Troubleshooting OutOfMemoryError or any memory related problem is done manually even in 2019. Troubleshooting and identifying the root cause of OutOfMemoryError can even be automated, by following below mentioned 3 steps:

  1. Capture heap dump
  2. Restart application
  3. Problem Diagnosis


Let’s discuss these steps in detail.

1. Capture heap dump

Heap dump is basically a snapshot of memory. It contains details about objects that present in memory, actual data that is present within those objects, references originating of those objects… Heap dump is a vital artifact to troubleshoot memory problems.

In order to diagnose OutOfMemoryError or any memory related problem, one would have to capture heap dump right at the moment or few moments before the application starts to experience OutOfMemoryError. It’s hard to do capture heap dump at the right moment manually, because we will not know when OutOfMemoryError is going to be thrown. However, capturing heap dumps can be automated by passing following JVM arguments when you launch the application in the command line:

-XX:+HeapDumpOnOutOfMemoryError and -XX:HeapDumpPath={HEAP-DUMP-FILE-PATH}

Example:

-XX:+HeapDumpOnOutOfMemoryError -XX:HeapDumpPath=/crashes/my-heap-dump.hprof

In ‘-XX:HeapDumpPath’ you need to specify the filepath where heap dump should be stored.
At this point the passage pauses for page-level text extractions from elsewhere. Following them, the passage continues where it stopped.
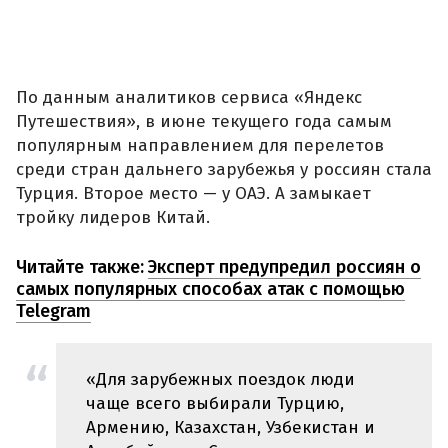
По данным аналитиков сервиса «Яндекс
Путешествия», в июне текущего года самым
популярным направлением для перелетов
среди стран дальнего зарубежья у россиян стала
Турция. Второе место — у ОАЭ. А замыкает
тройку лидеров Китай.
Читайте также:
Эксперт предупредил россиян о
самых популярных способах атак с помощью
Telegram
«Для зарубежных поездок люди
чаще всего выбирали Турцию,
Армению, Казахстан, Узбекистан и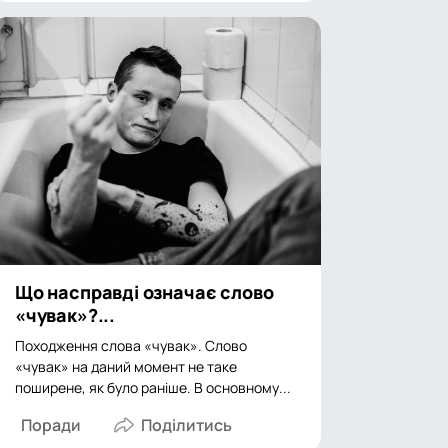
Що насправді означає слово
«чувак»?...
Походження слова «чувак». Слово
«чувак» на даний момент не таке
поширене, як було раніше. В основному...
Поради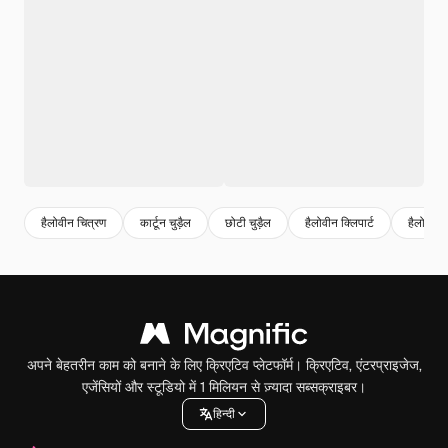
हैलोवीन चित्रण
कार्टून चुड़ैल
छोटी चुड़ैल
हैलोवीन क्लिपार्ट
हैलोवीन 
अपने बेहतरीन काम को बनाने के लिए क्रिएटिव प्लेटफॉर्म। क्रिएटिव, एंटरप्राइजेज,
एजेंसियों और स्टूडियो में 1 मिलियन से ज़्यादा सब्सक्राइबर।
हिन्दी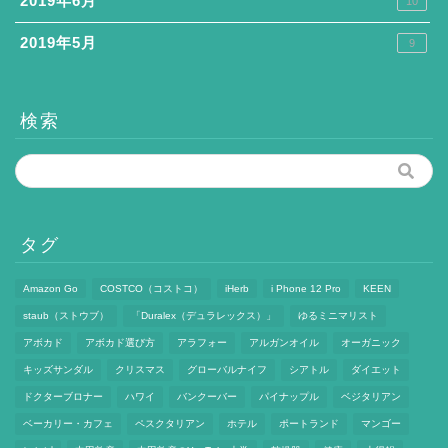
2019年6月
10
2019年5月
9
検索
タグ
Amazon Go
COSTCO（コストコ）
iHerb
i Phone 12 Pro
KEEN
staub（ストウブ）
「Duralex（デュラレックス）」
ゆるミニマリスト
アボカド
アボカド選び方
アラフォー
アルガンオイル
オーガニック
キッズサンダル
クリスマス
グローバルナイフ
シアトル
ダイエット
ドクターブロナー
ハワイ
バンクーバー
パイナップル
ベジタリアン
ベーカリー・カフェ
ペスクタリアン
ホテル
ポートランド
マンゴー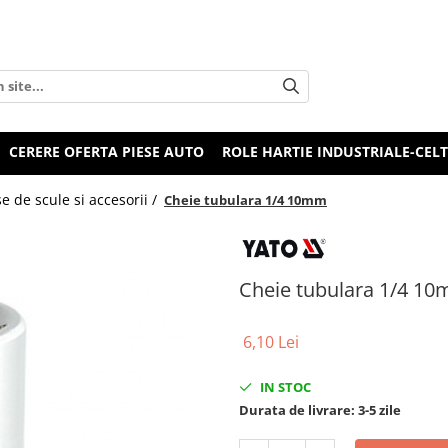
CERERE OFERTA PIESE AUTO
ROLE HARTIE INDUSTRIALE-CEL
e de scule si accesorii /
Cheie tubulara 1/4 10mm
Cheie tubulara 1/4 1
6,10 Lei
IN STOC
Durata de livrare:
3-5 zile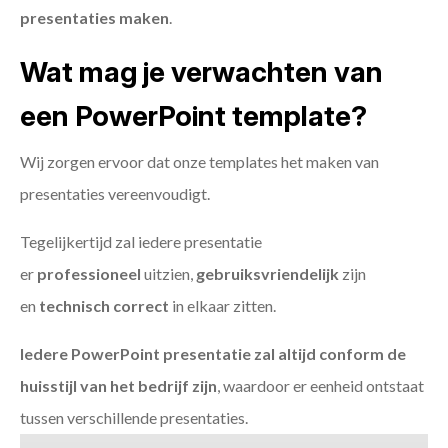
presentaties maken
.
Wat mag je verwachten van
een PowerPoint template?
Wij zorgen ervoor dat onze templates het maken van
presentaties vereenvoudigt.
Tegelijkertijd zal iedere presentatie
er
professioneel
uitzien,
gebruiksvriendelijk
zijn
en
technisch
correct
in elkaar zitten.
Iedere PowerPoint presentatie zal altijd conform de
huisstijl van het bedrijf zijn
, waardoor er eenheid ontstaat
tussen verschillende presentaties.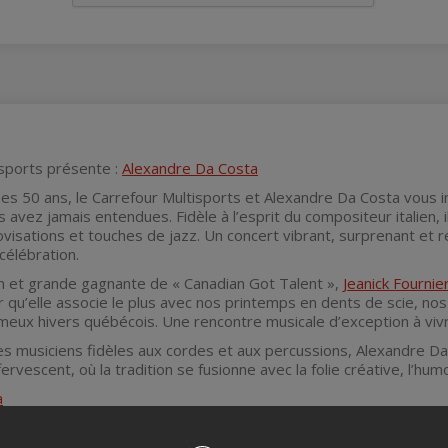
isports présente :
Alexandre Da Costa
es 50 ans, le Carrefour Multisports et Alexandre Da Costa vous in
avez jamais entendues. Fidèle à l’esprit du compositeur italien, i
visations et touches de jazz. Un concert vibrant, surprenant et r
célébration.
on et grande gagnante de « Canadian Got Talent »,
Jeanick Fournie
qu’elle associe le plus avec nos printemps en dents de scie, nos
ameux hivers québécois. Une rencontre musicale d’exception à viv
 musiciens fidèles aux cordes et aux percussions, Alexandre D
ervescent, où la tradition se fusionne avec la folie créative, l’humo
a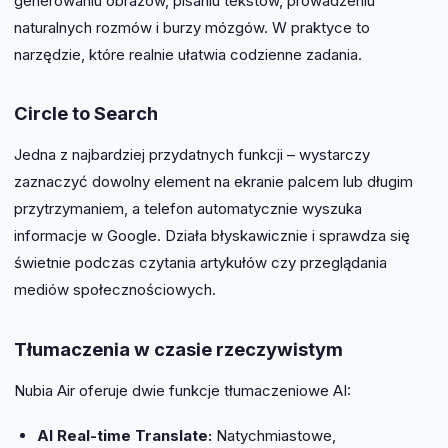
generowaniu obrazów, pisaniu tekstów, prowadzeniu
naturalnych rozmów i burzy mózgów. W praktyce to
narzędzie, które realnie ułatwia codzienne zadania.
Circle to Search
Jedna z najbardziej przydatnych funkcji – wystarczy
zaznaczyć dowolny element na ekranie palcem lub długim
przytrzymaniem, a telefon automatycznie wyszuka
informacje w Google. Działa błyskawicznie i sprawdza się
świetnie podczas czytania artykułów czy przeglądania
mediów społecznościowych.
Tłumaczenia w czasie rzeczywistym
Nubia Air oferuje dwie funkcje tłumaczeniowe AI:
AI Real-time Translate:
Natychmiastowe,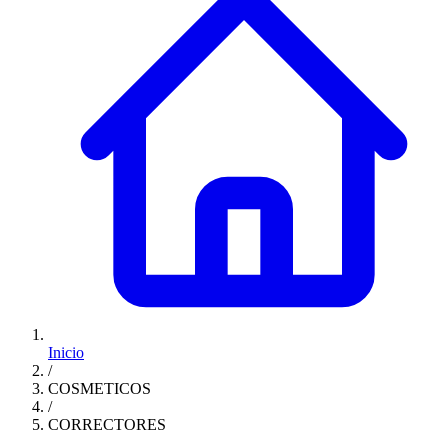
Inicio
/
COSMETICOS
/
CORRECTORES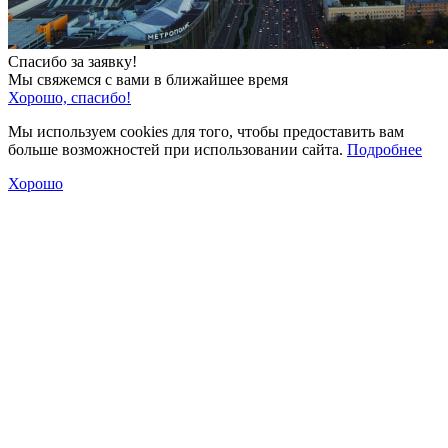
Спасибо за заявку!
Мы свяжемся с вами в ближайшее время
Хорошо, спасибо!
Мы используем cookies для того, чтобы предоставить вам
больше возможностей при использовании сайта.
Подробнее
Хорошо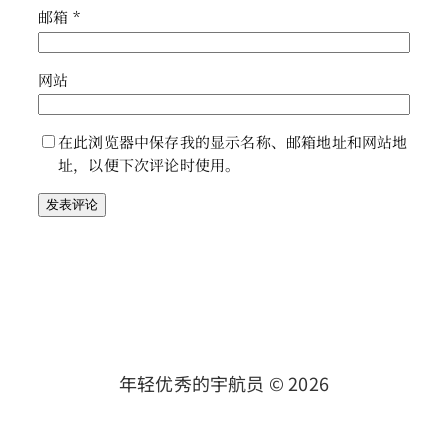
邮箱
*
网站
在此浏览器中保存我的显示名称、邮箱地址和网站地
址，以便下次评论时使用。
年轻优秀的宇航员 ©
2026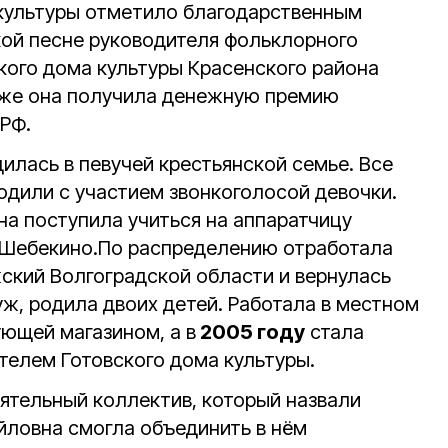
культуры отметило благодарственным
кой песне руководителя фольклорного
кого дома культуры Красенского района
кже она получила денежную премию
 РФ.
илась в певучей крестьянской семье. Все
одили с участием звонкоголосой девочки.
на поступила учиться на аппаратчицу
 Шебекино.По распределению отработала
жский Волгоградской области и вернулась
ж, родила двоих детей. Работала в местном
ующей магазином, а в
2005 году
стала
елем Готовского дома культуры.
ятельный коллектив, который назвали
йловна смогла объединить в нём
When you pass these two JVM arguments, heap dumps will be automatically captured and written to a specified file path, when OutOfMemoryError is thrown.

2. Restart application

Most of the time, OutOfMemoryError doesn’t crash the application. However, it’s better to restart the application, once OutOfMemoryError is thrown. Because OutOfMemoryError can potentially leave application in an unstable state. Requests served from an unstable application instance can lead to an erroneous result.

You can automate this restart process as well. Write a “restart-myapp.sh” script, which will shutdown and restart your application gracefully. Now specify this script’s path in ‘-XX:OnOutOfMemoryError’ JVM argument.

Example:

 -XX:OnOutOfMemoryError=/scripts/restart-myapp.sh

When you pass this argument, JVM will invoke “/scripts/restart-myapp.sh” script whenever OutOfMemoryError is thrown. Thus, your application will be automatically restarted right after it experiences OutOfMemoryError.

3. Problem Diagnosis

Now we have captured the heap dump (which is needed to troubleshoot the problem), restarted the application (to reduce the outage impact). Next step is troubleshooting. This can be little tricky , but can be achieved with the right tools. You can use tools like Eclipse MAT, HeapHero to analyze heap dumps. These tools generate good memory analysis report, highlighting the objects that are causing memory leak. However, most organization does this step is manually.

Even this step can be automated by invoking HeapHero REST API. This API analyzes heap dump and returns excellent analysis report. You may invoke this API right after ‘restart-myapp.sh’ script. Thus, you will be able to automate OutOfMemoryError troubleshooting end-end.